-- INFORMATION GIVEN follows --
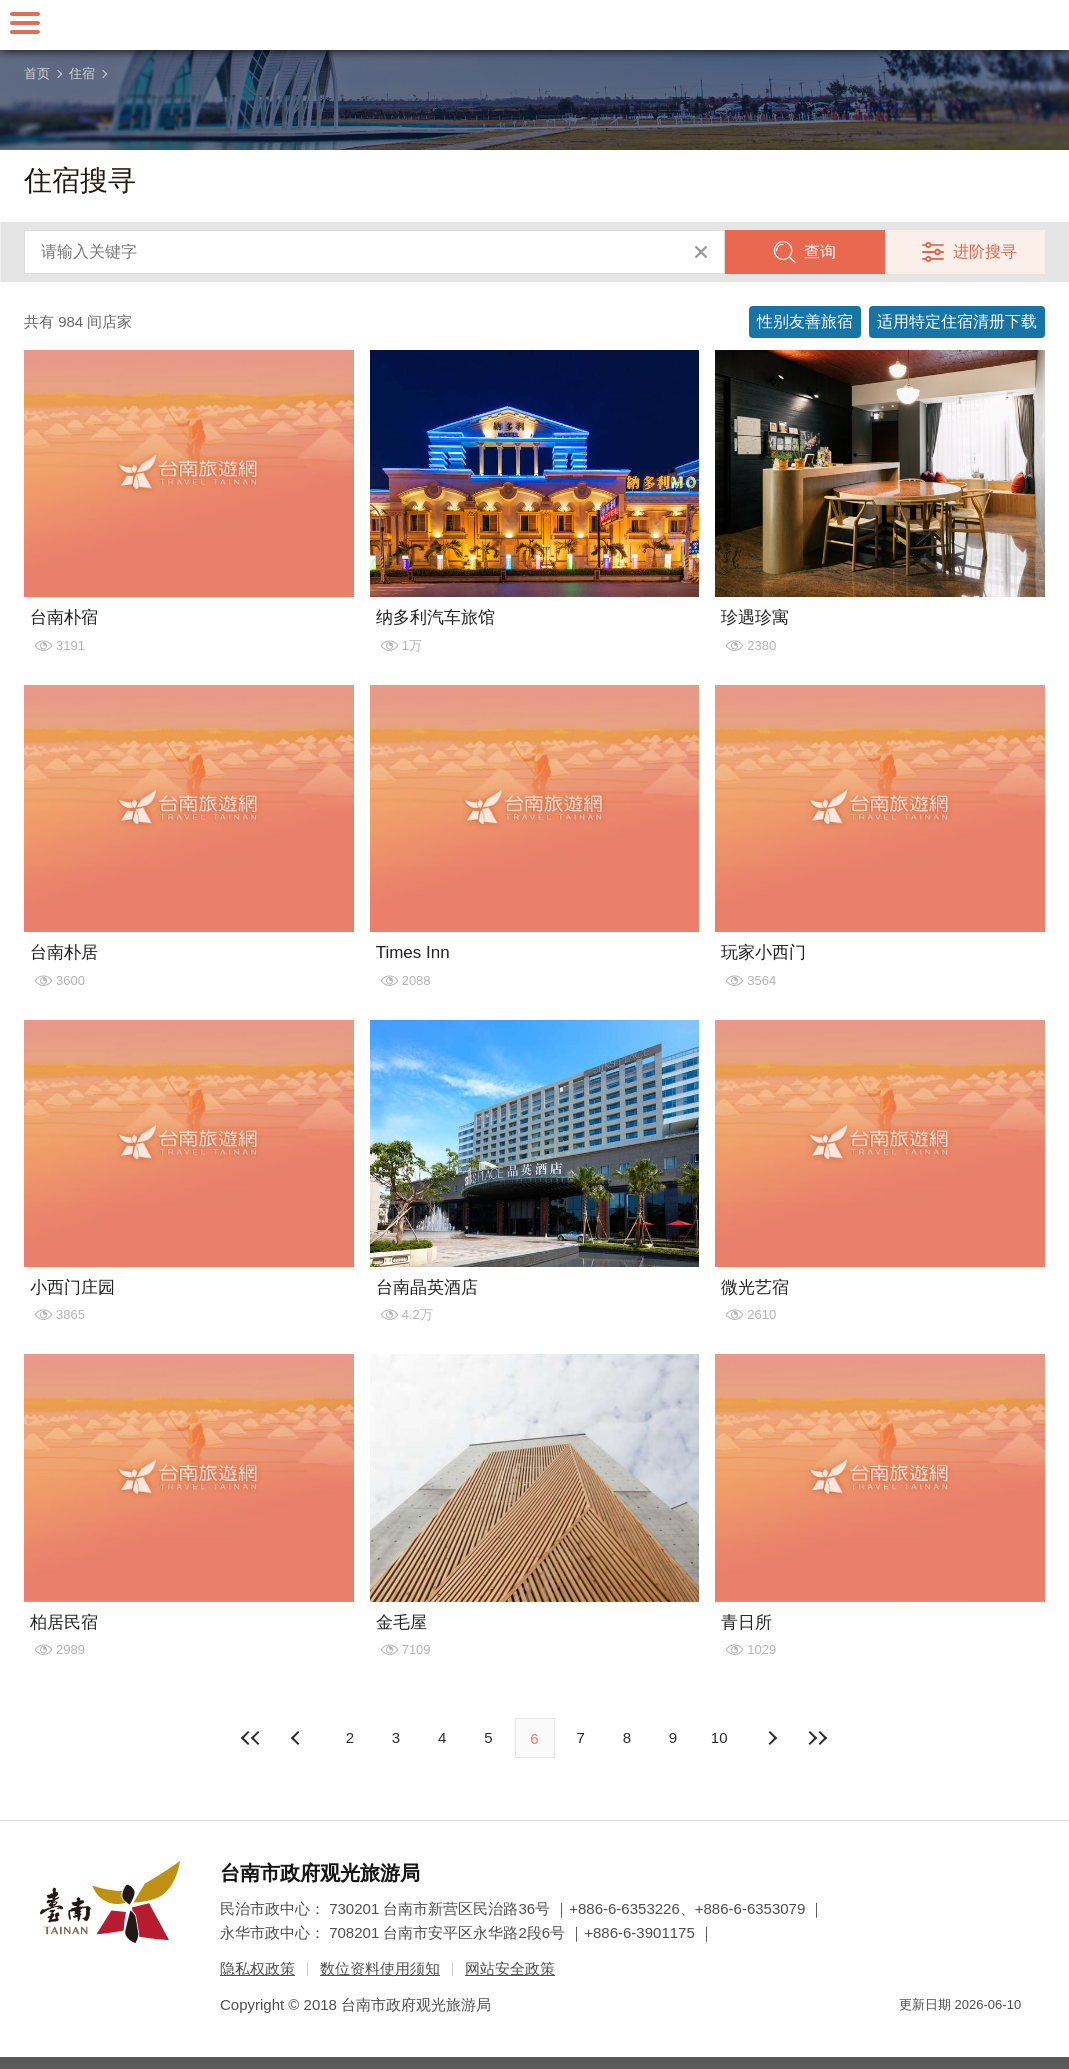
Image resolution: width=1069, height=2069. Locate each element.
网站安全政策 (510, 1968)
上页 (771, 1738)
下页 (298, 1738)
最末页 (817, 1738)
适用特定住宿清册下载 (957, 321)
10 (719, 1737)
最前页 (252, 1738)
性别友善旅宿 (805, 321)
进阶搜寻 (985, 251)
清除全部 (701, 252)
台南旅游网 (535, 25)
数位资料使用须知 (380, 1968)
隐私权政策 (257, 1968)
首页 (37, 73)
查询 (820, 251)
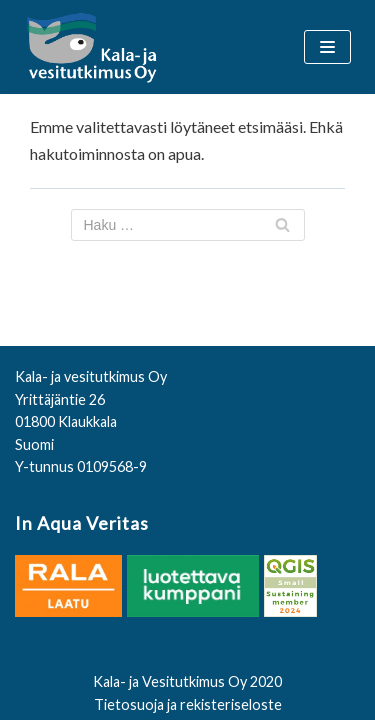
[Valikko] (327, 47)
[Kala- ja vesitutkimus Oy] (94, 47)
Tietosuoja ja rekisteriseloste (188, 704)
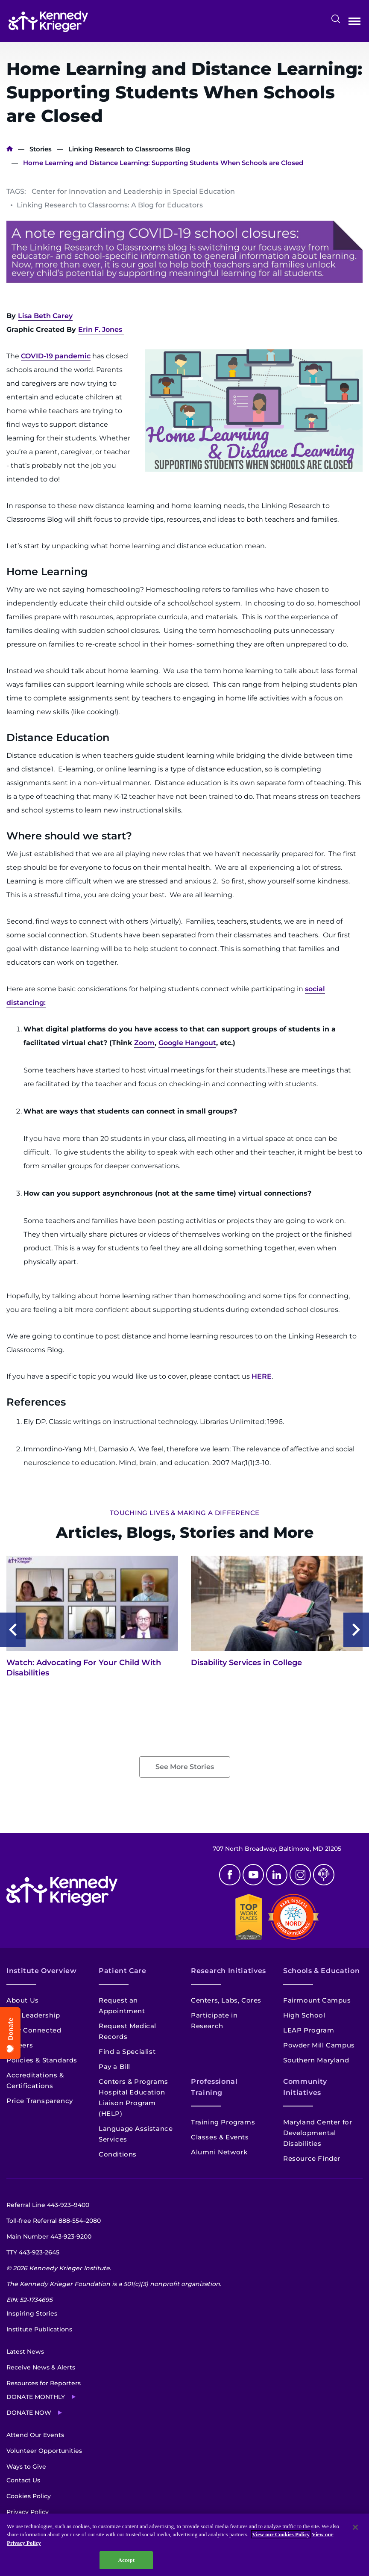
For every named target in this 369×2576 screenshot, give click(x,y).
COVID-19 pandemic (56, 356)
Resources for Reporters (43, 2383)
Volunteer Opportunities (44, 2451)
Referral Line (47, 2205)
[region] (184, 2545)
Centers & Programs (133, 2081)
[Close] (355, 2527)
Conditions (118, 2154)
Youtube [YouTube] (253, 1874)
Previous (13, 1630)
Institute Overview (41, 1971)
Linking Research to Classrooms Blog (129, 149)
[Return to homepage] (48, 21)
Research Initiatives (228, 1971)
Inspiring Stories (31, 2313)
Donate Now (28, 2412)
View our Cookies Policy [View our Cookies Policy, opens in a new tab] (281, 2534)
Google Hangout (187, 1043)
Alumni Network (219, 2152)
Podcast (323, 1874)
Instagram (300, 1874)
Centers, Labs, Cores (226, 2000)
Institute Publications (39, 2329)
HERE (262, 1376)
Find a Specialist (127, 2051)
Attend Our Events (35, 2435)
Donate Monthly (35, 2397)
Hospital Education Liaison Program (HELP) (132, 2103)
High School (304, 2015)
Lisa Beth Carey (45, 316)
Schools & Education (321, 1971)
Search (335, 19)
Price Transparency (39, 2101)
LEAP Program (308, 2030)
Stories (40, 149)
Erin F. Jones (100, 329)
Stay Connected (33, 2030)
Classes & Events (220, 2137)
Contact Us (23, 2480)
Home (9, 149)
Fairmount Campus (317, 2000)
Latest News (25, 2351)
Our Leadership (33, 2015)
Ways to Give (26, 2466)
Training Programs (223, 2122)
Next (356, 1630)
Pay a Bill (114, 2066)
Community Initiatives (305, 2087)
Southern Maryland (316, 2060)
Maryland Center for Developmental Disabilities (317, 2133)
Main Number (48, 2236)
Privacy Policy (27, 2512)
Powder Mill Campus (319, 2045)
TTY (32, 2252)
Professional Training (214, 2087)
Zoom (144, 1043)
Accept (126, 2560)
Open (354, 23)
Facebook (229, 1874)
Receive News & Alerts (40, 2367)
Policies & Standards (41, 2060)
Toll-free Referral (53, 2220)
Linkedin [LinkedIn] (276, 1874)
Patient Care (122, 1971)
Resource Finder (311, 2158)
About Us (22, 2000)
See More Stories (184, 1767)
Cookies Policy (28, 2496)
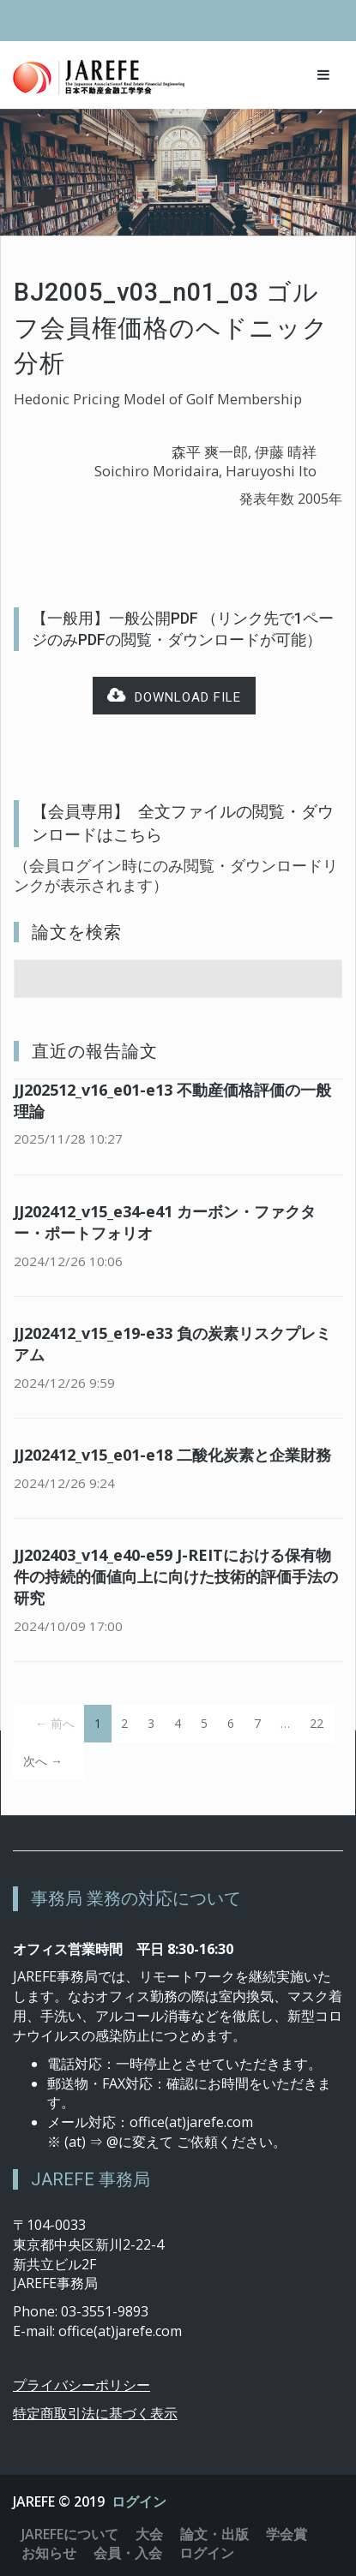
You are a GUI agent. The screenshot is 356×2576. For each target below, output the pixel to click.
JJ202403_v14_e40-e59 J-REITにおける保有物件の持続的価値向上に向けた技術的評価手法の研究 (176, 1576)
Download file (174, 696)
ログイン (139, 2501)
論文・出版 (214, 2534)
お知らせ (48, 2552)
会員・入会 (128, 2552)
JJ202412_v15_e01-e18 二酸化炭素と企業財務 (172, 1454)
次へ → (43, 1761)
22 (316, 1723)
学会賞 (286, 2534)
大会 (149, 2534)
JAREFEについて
-- INFORMATION GIVEN concluded --
PROBLEM:
A verbatim copy of the data, pictures removed, is the expected result.

WRITTEN RESPONSE:
Image resolution: width=1069, height=2069. Locate each element.
网站安全政策 (510, 1968)
上页 (771, 1738)
下页 (298, 1738)
最末页 (817, 1738)
适用特定住宿清册下载 (957, 321)
10 (719, 1737)
最前页 (252, 1738)
性别友善旅宿 (805, 321)
进阶搜寻 (985, 251)
清除全部 (701, 252)
台南旅游网 (535, 25)
数位资料使用须知 (380, 1968)
隐私权政策 (257, 1968)
首页 (37, 73)
查询 (820, 251)
[Valikko] (327, 47)
[Kala- ja vesitutkimus Oy] (94, 47)
Tietosuoja ja rekisteriseloste (188, 704)
For every named target in this 369×2576 screenshot, give click(x,y).
COVID-19 pandemic (56, 356)
Resources for Reporters (43, 2383)
Volunteer Opportunities (44, 2451)
Referral Line (47, 2205)
[region] (184, 2545)
Centers & Programs (133, 2081)
[Close] (355, 2527)
Conditions (118, 2154)
Youtube [YouTube] (253, 1874)
Previous (13, 1630)
Institute Overview (41, 1971)
Linking Research to Classrooms Blog (129, 149)
[Return to homepage] (48, 21)
Research Initiatives (228, 1971)
Inspiring Stories (31, 2313)
Donate Now (28, 2412)
View our Cookies Policy [View our Cookies Policy, opens in a new tab] (281, 2534)
Google Hangout (187, 1043)
Alumni Network (219, 2152)
Podcast (323, 1874)
Instagram (300, 1874)
Centers, Labs, Cores (226, 2000)
Institute Publications (39, 2329)
HERE (262, 1376)
Find a Specialist (127, 2051)
Attend Our Events (35, 2435)
Donate Monthly (35, 2397)
Hospital Education Liaison Program (HELP) (132, 2103)
High School (304, 2015)
Lisa Beth Carey (45, 316)
Schools & Education (321, 1971)
Search (335, 19)
Price Transparency (39, 2101)
LEAP Program (308, 2030)
Stories (40, 149)
Erin F. Jones (100, 329)
Stay Connected (33, 2030)
Classes & Events (220, 2137)
Contact Us (23, 2480)
Home (9, 149)
Fairmount Campus (317, 2000)
Latest News (25, 2351)
Our Leadership (33, 2015)
Ways to Give (26, 2466)
Training Programs (223, 2122)
Next (356, 1630)
Pay a Bill (114, 2066)
Community Initiatives (305, 2087)
Southern Maryland (316, 2060)
Maryland Center for Developmental Disabilities (317, 2133)
Main Number (48, 2236)
Privacy Policy (27, 2512)
Powder Mill Campus (319, 2045)
TTY (32, 2252)
Professional Training (214, 2087)
Zoom (144, 1043)
Accept (126, 2560)
Open (354, 23)
Facebook (229, 1874)
Receive News & Alerts (40, 2367)
Policies & Standards (41, 2060)
Toll-free Referral (53, 2220)
Linkedin [LinkedIn] (276, 1874)
Patient Care (122, 1971)
Resource Finder (311, 2158)
About Us (22, 2000)
See More Stories (184, 1767)
Cookies Policy (28, 2496)
You are a GUI agent. The screenshot is 356×2576. For each target below, output the pixel to click.
JJ202403_v14_e40-e59 J-REITにおける保有物件の持続的価値向上に向けた技術的評価手法の研究 (176, 1576)
Download file (174, 696)
ログイン (139, 2501)
論文・出版 (214, 2534)
お知らせ (48, 2552)
会員・入会 (128, 2552)
JJ202412_v15_e01-e18 二酸化炭素と企業財務 (172, 1454)
次へ → (43, 1761)
22 (316, 1723)
学会賞 (286, 2534)
大会 (149, 2534)
JAREFEについて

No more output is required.